> _EXERCISE BRIEF_:
The records below must be copied in full; omit the images.

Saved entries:
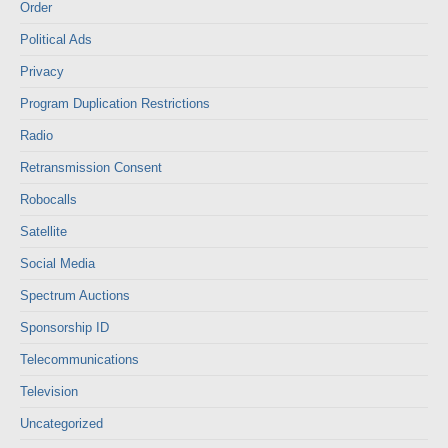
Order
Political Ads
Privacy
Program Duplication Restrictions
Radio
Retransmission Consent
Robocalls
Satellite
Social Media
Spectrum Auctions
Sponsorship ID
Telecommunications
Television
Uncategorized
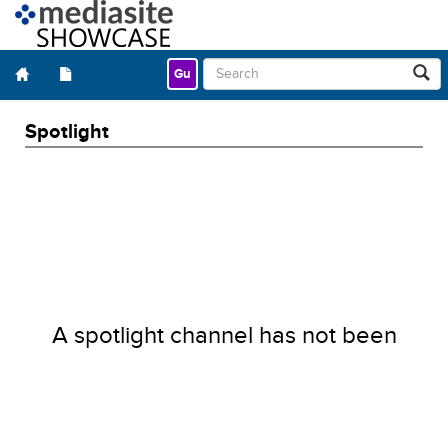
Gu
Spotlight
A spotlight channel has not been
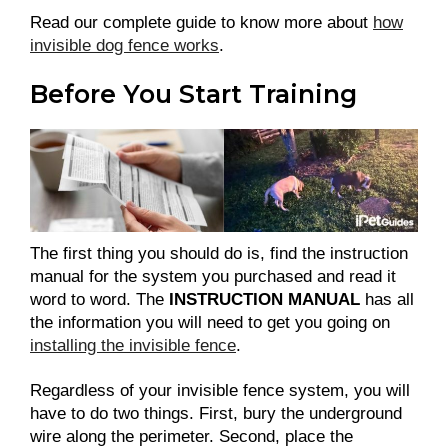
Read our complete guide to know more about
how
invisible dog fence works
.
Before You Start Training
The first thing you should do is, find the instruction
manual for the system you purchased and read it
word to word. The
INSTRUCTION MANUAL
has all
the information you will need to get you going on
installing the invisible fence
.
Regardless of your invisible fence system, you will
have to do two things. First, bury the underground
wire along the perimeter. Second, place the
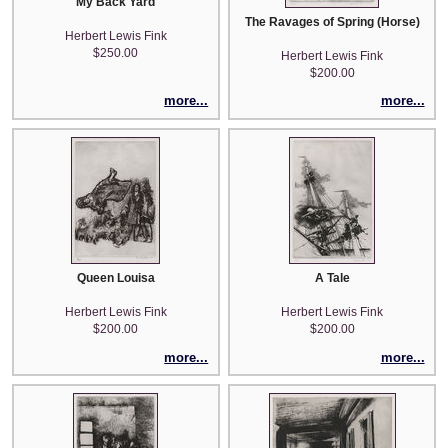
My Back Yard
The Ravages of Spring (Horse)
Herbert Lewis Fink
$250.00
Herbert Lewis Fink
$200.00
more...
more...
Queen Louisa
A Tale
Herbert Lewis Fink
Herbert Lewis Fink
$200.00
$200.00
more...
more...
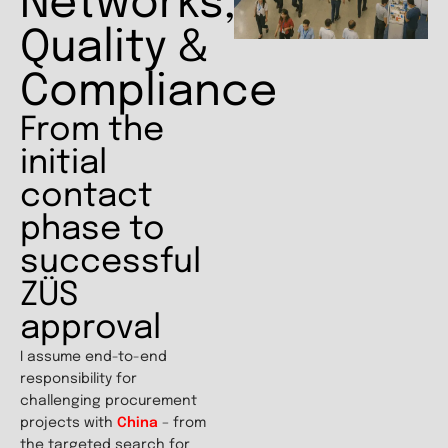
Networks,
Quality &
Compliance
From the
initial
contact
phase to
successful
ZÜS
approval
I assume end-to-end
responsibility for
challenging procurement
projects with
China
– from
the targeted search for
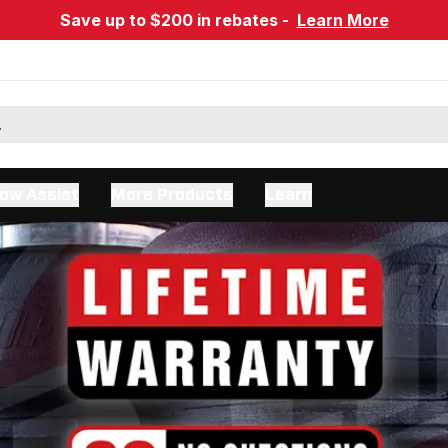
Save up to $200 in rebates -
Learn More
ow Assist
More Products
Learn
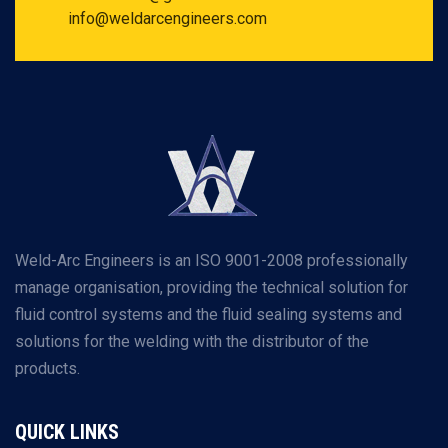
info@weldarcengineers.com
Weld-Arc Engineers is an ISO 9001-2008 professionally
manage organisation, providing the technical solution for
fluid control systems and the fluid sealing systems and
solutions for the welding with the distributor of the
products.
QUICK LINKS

> _ANSWER FOR THE TASK_:
Order
Political Ads
Privacy
Program Duplication Restrictions
Radio
Retransmission Consent
Robocalls
Satellite
Social Media
Spectrum Auctions
Sponsorship ID
Telecommunications
Television
Uncategorized
Gu
Spotlight
A spotlight channel has not been
Read our complete guide to know more about
how
invisible dog fence works
.
Before You Start Training
The first thing you should do is, find the instruction
manual for the system you purchased and read it
word to word. The
INSTRUCTION MANUAL
has all
the information you will need to get you going on
installing the invisible fence
.
Regardless of your invisible fence system, you will
have to do two things. First, bury the underground
wire along the perimeter. Second, place the
My Back Yard
The Ravages of Spring (Horse)
Herbert Lewis Fink
$250.00
Herbert Lewis Fink
$200.00
more...
more...
Queen Louisa
A Tale
Herbert Lewis Fink
Herbert Lewis Fink
$200.00
$200.00
more...
more...
Networks,
Quality &
Compliance
From the
initial
contact
phase to
successful
ZÜS
approval
I assume end-to-end
responsibility for
challenging procurement
projects with
China
– from
the targeted search for
Save up to $200 in rebates -
Learn More
ow Assist
More Products
Learn
info@weldarcengineers.com
Weld-Arc Engineers is an ISO 9001-2008 professionally
manage organisation, providing the technical solution for
fluid control systems and the fluid sealing systems and
solutions for the welding with the distributor of the
products.
QUICK LINKS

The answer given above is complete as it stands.